Живый в Помощи(Записки афганца 1) - Виктор Николаев
Шрифт:
Интервал:
Закладка:
— Так уж никто и не победит? — зло усмехнулся проверяющий, с удовольствием записывая Виктору строгое партийное взыскание. — Выходит победил, а?
— Об этом мы по дороге в Кабул поговорим, товарищ подполковник, дорога-то длинная.
— Поогрызайся еще, капитан, — блеснул злыми глазами представитель вышестоящего штаба.

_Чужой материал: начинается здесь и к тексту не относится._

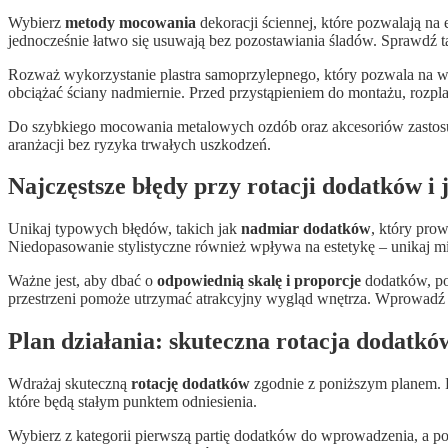
Wybierz
metody mocowania
dekoracji ściennej, które pozwalają na
jednocześnie łatwo się usuwają bez pozostawiania śladów. Sprawdź 
Rozważ wykorzystanie plastra samoprzylepnego, który pozwala na w
obciążać ściany nadmiernie. Przed przystąpieniem do montażu, rozplan
Do szybkiego mocowania metalowych ozdób oraz akcesoriów zastosuj 
aranżacji bez ryzyka trwałych uszkodzeń.
Najczęstsze błędy przy rotacji dodatków i 
Unikaj typowych błędów, takich jak
nadmiar dodatków
, który pro
Niedopasowanie stylistyczne również wpływa na estetykę – unikaj mie
Ważne jest, aby dbać o
odpowiednią skalę i proporcje
dodatków, po
przestrzeni pomoże utrzymać atrakcyjny wygląd wnętrza. Wprowadź u
Plan działania: skuteczna rotacja dodatk
Wdrażaj skuteczną
rotację dodatków
zgodnie z poniższym planem. R
które będą stałym punktem odniesienia.
Wybierz z kategorii pierwszą partię dodatków do wprowadzenia, a po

Ночью группа проверяющих вылетела на Кабул. У командира вертолета после дневных политзанятий чесались кулаки, и он нестерпимо хотел почесать их о ручку управления вертолета. Он сам напросился довезти вышестоящее начальство до Кабула, но с одним условием: на борту будет именно этот политический работничек. На двадцатой минуте полета пилот, нетерпеливо ерзая, посмотрел на Виктора и спросил:
— Начали?
— Давай!
И началось то, что было тщательно спланировано еще на земле. Вертолет крутым креном грубо провалился вниз, потом начал разбалтываться вправо-влево. Он то круто набирал высоту, то с критическим углом сваливался вниз — и все эти штучки длились непрерывно в течение нескольких минут. В салоне находилось восемь „ревизоров“ и две женщины с „Чайки“, предупрежденные заранее. У не имевших привычки высоких гостей произошло естественное возмущение нежных организмов. Но больше всех страдал „правильно накормленный“ перед вылетом подполковник-политрук.

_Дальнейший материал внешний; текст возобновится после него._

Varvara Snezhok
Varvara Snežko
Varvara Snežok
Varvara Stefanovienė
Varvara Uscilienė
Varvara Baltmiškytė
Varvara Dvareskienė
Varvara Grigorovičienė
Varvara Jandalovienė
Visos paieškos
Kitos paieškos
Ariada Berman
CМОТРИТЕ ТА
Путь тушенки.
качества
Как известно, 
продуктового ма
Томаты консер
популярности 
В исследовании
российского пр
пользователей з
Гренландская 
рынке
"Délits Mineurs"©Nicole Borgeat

В дверь пилотской кабины забарабанили. Открыв ее, Виктор увидел, хотя свет в салоне был выключен, мерцающее смертельной бледностью лицо подполковника.
— Товарищи, — еле сдерживая рвущуюся из глубин организма бурю, пролепетал несчастный. — Туалет у вас есть?
— Есть, — сказал Виктор равнодушным тоном, — даже два. Первый — это ведро в хвостовой балке, если по-легкому, а если по-тяжелому, то открываешь крайний блистер, снимаешь штаны и вставляешь голый зад. Естественные надобности от натуги самопроизвольно „отстреливаются“.
— Мы с тобой в Кабуле рассчитаемся, — просипел подполковник и, не владея собой, сквернословя и наступая всем на ноги, начал продираться к ведру.
Через несколько минут обе женщины сидели в пилотской кабине из-за нарастающей и становящейся нестерпимой вони. В момент очередного авиационного кульбита, когда вертолет провалился вниз, о дверь кабины раздался тупой костяной удар, и одновременно начался долгий гомерический хохот. Оказывается, усевшийся на ведро бедолага не смог удержаться при крене и с ведром, прижатым к голому заду, дробной рысью примчался к пилотской кабине и приложился к ней головой.
— Так, есть касание, — проговорил командир. — Теперь в набор. Пусть бежит обратно — и для него достаточно.
Приземлившись в Кабуле, экипаж долго проветривал борт, а Виктору был обещан как минимум трибунал. В общем, отомстили. Но ожидаемой радости на душе почему-то не было.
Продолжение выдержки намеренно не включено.